Critically, during that time, Jefferies used allegedly confidential KCG information to develop a divestiture strategy concerning BondPoint, but failed to inform KCG’s Board. Then, after the Board demanded Jefferies’ actual communications with Virtu, Jefferies provided to KCG a “sanitized” timeline. The timeline omitted various information that the plaintiff views as critical. According to the plaintiff, failing to contemporaneously inform the Board of its dealing with Virtu and later preparing the misleading timeline, effectively “stripped the Board of its negotiating leverage” in the Board’s dealings with Virtu. Vice Chancellor McCormick says these facts give rise to an inference of knowing participation at the pleadings stage.

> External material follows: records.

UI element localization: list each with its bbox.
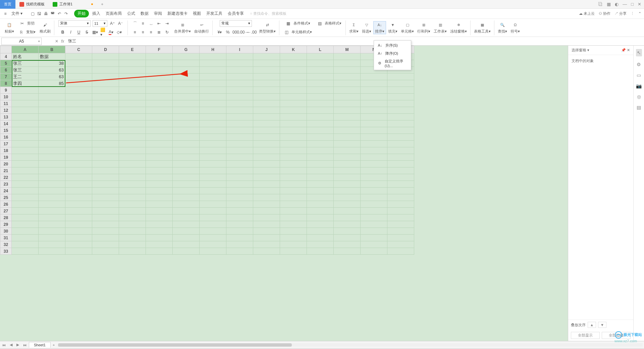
cell[interactable] bbox=[200, 107, 226, 114]
cell[interactable] bbox=[200, 208, 226, 214]
cell[interactable] bbox=[12, 107, 39, 114]
cell[interactable] bbox=[387, 248, 414, 255]
cell[interactable] bbox=[173, 194, 200, 201]
copy-icon[interactable]: ⎘ bbox=[18, 29, 24, 35]
cell[interactable] bbox=[334, 208, 361, 214]
bold-icon[interactable]: B bbox=[60, 29, 66, 35]
cell[interactable] bbox=[307, 67, 334, 73]
cell[interactable] bbox=[12, 241, 39, 248]
cell[interactable] bbox=[253, 167, 280, 174]
cell[interactable] bbox=[200, 241, 226, 248]
cell[interactable] bbox=[12, 194, 39, 201]
cell[interactable] bbox=[307, 228, 334, 235]
spreadsheet-grid[interactable]: ABCDEFGHIJKLMNO4姓名数据5张三386张三637王二638李四85… bbox=[0, 46, 568, 341]
font-select[interactable]: 宋体▾ bbox=[58, 20, 91, 27]
cell[interactable] bbox=[39, 188, 65, 194]
window-minimize[interactable]: — bbox=[623, 2, 627, 7]
cell[interactable] bbox=[92, 147, 119, 154]
cell[interactable]: 数据 bbox=[39, 53, 65, 60]
condfmt-icon[interactable]: ▦ bbox=[285, 20, 291, 27]
col-header[interactable]: B bbox=[39, 46, 65, 53]
cell[interactable] bbox=[307, 161, 334, 167]
cell[interactable] bbox=[200, 235, 226, 241]
cell[interactable] bbox=[65, 174, 92, 181]
cell[interactable] bbox=[92, 194, 119, 201]
cell[interactable] bbox=[173, 127, 200, 134]
cell[interactable] bbox=[334, 147, 361, 154]
cell[interactable] bbox=[173, 53, 200, 60]
horizontal-scrollbar[interactable] bbox=[58, 343, 643, 347]
row-header[interactable]: 29 bbox=[0, 221, 12, 228]
row-header[interactable]: 23 bbox=[0, 181, 12, 188]
cell[interactable] bbox=[387, 87, 414, 94]
cell[interactable] bbox=[119, 174, 146, 181]
cell[interactable] bbox=[200, 60, 226, 67]
font-color-icon[interactable]: A▾ bbox=[108, 29, 114, 35]
cell[interactable] bbox=[307, 194, 334, 201]
sheet-prev[interactable]: ◀ bbox=[8, 343, 14, 347]
cell[interactable] bbox=[39, 127, 65, 134]
cell[interactable] bbox=[334, 201, 361, 208]
cell[interactable] bbox=[334, 107, 361, 114]
cell[interactable]: 张三 bbox=[12, 60, 39, 67]
cell[interactable] bbox=[361, 235, 387, 241]
cell[interactable] bbox=[119, 161, 146, 167]
cell[interactable] bbox=[280, 248, 307, 255]
cell[interactable] bbox=[200, 141, 226, 147]
tab-dke[interactable]: 找稻壳模板 bbox=[15, 0, 49, 9]
cell[interactable]: 63 bbox=[39, 73, 65, 80]
cell[interactable] bbox=[12, 120, 39, 127]
number-format-select[interactable]: 常规▾ bbox=[220, 20, 252, 27]
cell[interactable] bbox=[253, 194, 280, 201]
cell[interactable] bbox=[307, 53, 334, 60]
print-icon[interactable]: 🖶 bbox=[43, 11, 49, 16]
cell[interactable] bbox=[361, 228, 387, 235]
cell[interactable] bbox=[280, 221, 307, 228]
cell[interactable] bbox=[146, 167, 173, 174]
fx-icon[interactable]: fx bbox=[61, 39, 64, 44]
cell[interactable] bbox=[226, 73, 253, 80]
cell[interactable] bbox=[280, 120, 307, 127]
cell[interactable] bbox=[146, 208, 173, 214]
cell[interactable] bbox=[146, 201, 173, 208]
cell[interactable] bbox=[226, 67, 253, 73]
cell[interactable] bbox=[146, 214, 173, 221]
row-header[interactable]: 10 bbox=[0, 94, 12, 100]
cell[interactable] bbox=[173, 208, 200, 214]
cell[interactable] bbox=[12, 228, 39, 235]
cell[interactable] bbox=[146, 87, 173, 94]
cell[interactable] bbox=[173, 120, 200, 127]
row-header[interactable]: 12 bbox=[0, 107, 12, 114]
cell[interactable] bbox=[65, 181, 92, 188]
cell[interactable] bbox=[92, 235, 119, 241]
settings-icon[interactable]: ⚙ bbox=[637, 62, 641, 67]
cell[interactable] bbox=[92, 80, 119, 87]
row-header[interactable]: 4 bbox=[0, 53, 12, 60]
cell[interactable] bbox=[119, 73, 146, 80]
cell[interactable] bbox=[253, 161, 280, 167]
type-convert[interactable]: ⇄类型转换▾ bbox=[258, 21, 277, 34]
cell[interactable] bbox=[280, 147, 307, 154]
cell[interactable] bbox=[226, 107, 253, 114]
cell[interactable] bbox=[200, 67, 226, 73]
name-box[interactable]: A5 bbox=[1, 38, 42, 45]
cell[interactable] bbox=[146, 67, 173, 73]
cell[interactable] bbox=[146, 107, 173, 114]
cell[interactable] bbox=[253, 181, 280, 188]
cell[interactable] bbox=[65, 141, 92, 147]
cell[interactable] bbox=[280, 100, 307, 107]
cell[interactable] bbox=[334, 141, 361, 147]
cell[interactable] bbox=[387, 73, 414, 80]
clear-format-icon[interactable]: ◇▾ bbox=[116, 29, 122, 35]
cell[interactable] bbox=[200, 80, 226, 87]
cell[interactable] bbox=[226, 167, 253, 174]
col-header[interactable]: I bbox=[226, 46, 253, 53]
open-icon[interactable]: ▢ bbox=[30, 11, 35, 16]
cell[interactable] bbox=[39, 214, 65, 221]
cell[interactable] bbox=[226, 228, 253, 235]
cell[interactable] bbox=[39, 228, 65, 235]
cell[interactable] bbox=[200, 94, 226, 100]
cell[interactable] bbox=[119, 241, 146, 248]
ribbon-tab-review[interactable]: 审阅 bbox=[152, 10, 164, 17]
col-header[interactable]: C bbox=[65, 46, 92, 53]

Aiding and abetting claims represent a context-specific application of civil conspiracy law. That is because a plaintiff typically alleges that the bidder and the target’s board conspired to harm stockholders. By contrast, in this case, the plaintiff alleges that Virtu and Jefferies conspired to harm KCG’s stockholders.
Virtu and Jefferies argue that the civil conspiracy claims against them should be dismissed because the plaintiff has not alleged a predicate tort. This argument fails, Vice Chancellor McCormick said, because the Complaint adequately alleged a claim for aiding and abetting a breach of fiduciary duty.
According to her, the plaintiff has adequately alleged the other elements of conspiracy also. It is reasonable to infer from the facts alleged that: Virtu and Jefferies agreed upon a merger price as of the February 16, 2017 meeting of their CEOs; they agreed to sell BondPoint post-merger; they worked together to achieve that goal, and, along the way, interfered with the Director Defendants’ exercise of their fiduciary duties, and exploited confidential KCG information concerning BondPoint.
It is also reasonably conceivable that this conduct resulted in damage to the stockholder class, Vice Chancellor McCormick concluded.
The lawsuit continues at the Delaware Chancery Court.